Otherwise I was thinking that maybe those people just didn't have as much connection to the island and the people there, and so they had different groups or whatever to meet up with in order to move on.
The only person I see as truly not existing is Jack's son, and I think that's sad!

And why were Jack and Juliet divorced? Who the heck knows. Maybe they sort of remembered bits about what they learned and became on the island and that drew them towards each other, but they just weren't right. And who knows when the sideways world even started. Did they just pop into it at some point as adults? Were they born into it and grew up there? Very mysterious.
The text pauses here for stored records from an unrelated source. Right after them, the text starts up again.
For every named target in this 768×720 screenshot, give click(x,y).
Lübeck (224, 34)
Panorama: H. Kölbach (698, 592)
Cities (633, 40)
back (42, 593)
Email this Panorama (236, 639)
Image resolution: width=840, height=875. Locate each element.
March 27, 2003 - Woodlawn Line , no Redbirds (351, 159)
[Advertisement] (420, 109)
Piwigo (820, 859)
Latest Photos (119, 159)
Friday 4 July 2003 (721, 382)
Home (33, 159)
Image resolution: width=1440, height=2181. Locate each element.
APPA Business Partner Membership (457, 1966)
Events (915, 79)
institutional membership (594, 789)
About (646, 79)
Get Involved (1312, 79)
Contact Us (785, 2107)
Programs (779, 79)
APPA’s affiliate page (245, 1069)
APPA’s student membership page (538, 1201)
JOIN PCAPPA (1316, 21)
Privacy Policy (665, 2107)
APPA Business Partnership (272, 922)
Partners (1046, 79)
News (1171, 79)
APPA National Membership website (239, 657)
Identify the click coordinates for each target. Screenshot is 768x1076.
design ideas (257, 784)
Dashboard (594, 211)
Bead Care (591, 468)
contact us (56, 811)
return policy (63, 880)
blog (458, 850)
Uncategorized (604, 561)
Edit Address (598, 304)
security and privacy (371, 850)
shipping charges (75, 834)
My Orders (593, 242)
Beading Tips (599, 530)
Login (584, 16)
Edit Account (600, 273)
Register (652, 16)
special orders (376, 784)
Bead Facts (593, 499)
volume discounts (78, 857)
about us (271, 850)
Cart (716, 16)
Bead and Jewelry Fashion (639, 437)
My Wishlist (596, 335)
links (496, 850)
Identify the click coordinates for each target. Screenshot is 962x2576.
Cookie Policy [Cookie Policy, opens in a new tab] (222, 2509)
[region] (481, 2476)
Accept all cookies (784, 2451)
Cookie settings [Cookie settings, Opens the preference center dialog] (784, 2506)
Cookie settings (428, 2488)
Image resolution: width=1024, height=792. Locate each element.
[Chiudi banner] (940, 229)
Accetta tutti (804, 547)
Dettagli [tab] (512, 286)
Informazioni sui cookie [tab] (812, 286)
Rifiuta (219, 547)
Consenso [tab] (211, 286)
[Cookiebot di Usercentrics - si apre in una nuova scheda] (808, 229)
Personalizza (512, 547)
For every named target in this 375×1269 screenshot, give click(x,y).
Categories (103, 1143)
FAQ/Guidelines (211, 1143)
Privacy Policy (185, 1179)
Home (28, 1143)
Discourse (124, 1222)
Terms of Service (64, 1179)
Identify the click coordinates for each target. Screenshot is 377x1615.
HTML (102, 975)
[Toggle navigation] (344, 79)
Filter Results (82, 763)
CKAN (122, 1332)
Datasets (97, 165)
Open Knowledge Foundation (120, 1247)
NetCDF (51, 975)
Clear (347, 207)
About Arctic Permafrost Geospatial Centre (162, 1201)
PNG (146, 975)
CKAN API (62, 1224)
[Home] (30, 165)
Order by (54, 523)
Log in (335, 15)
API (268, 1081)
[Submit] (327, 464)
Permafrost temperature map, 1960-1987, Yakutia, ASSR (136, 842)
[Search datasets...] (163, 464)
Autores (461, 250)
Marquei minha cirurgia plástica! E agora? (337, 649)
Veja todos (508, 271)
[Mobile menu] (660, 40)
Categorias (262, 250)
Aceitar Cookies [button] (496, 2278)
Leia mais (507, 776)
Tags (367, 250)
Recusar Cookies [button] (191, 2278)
Anyway, see? I thought about it too much. It's a little embarrassing.

Cathy said...

It's B and if you don't see that you didn't pay attention.
As for Jack's son - I think he was made to represent the feeling Jack had for Aaron. It seems that Jack had the hardest time being able to let go of his time in the sideways. He and Juliet were divorced because she was not his "real love" ultimately he needed Kate to remind him of what had happened and where they were.
I think Ginna got it, the "other" people in the sideways were "constructs of the people's combined imaginations/minds"

Ginna said...

I think it took Jack so long because he was the "man of science" in the man of science vs. man of faith struggle.

Miss Scarlet said...

I liked the ending and voted for "B". I'm also okay not knowing answers to everything. I do wonder what else will be revealed when the DVD is released, though.

Melissa said...

So.....if it's option B, how come they showed a shot of the original plane crash, with absolutely no one around it, at the very end?

I only watched it the one time, so I could go either way....but some of what his dad said, and the ending shot, makes me think they were just dead all along.

Side of Jeffrey said...

They did not all die on the plane crash - though the producers like to make you think that by showing scenes of the wreckage as the final images while the credits run. There was way too much dialogue that suggested that the island was not all just a dream or fake world as part of their death. Also, the show would have been extremely lame and a copy of like 10 movies if it did that.

No, there is definitely something more here. I'd have to rewatch all of season 6 to really put my finger on it...which I might do. I think now having seen the finale I could really think about the whole season under that framework. For example - what the freak was the stupid temple all about? Why does 90% of that show even happen without a point beyond "they're all dead?" Smash, if you rewatch, let me know if it opens up new thoughts.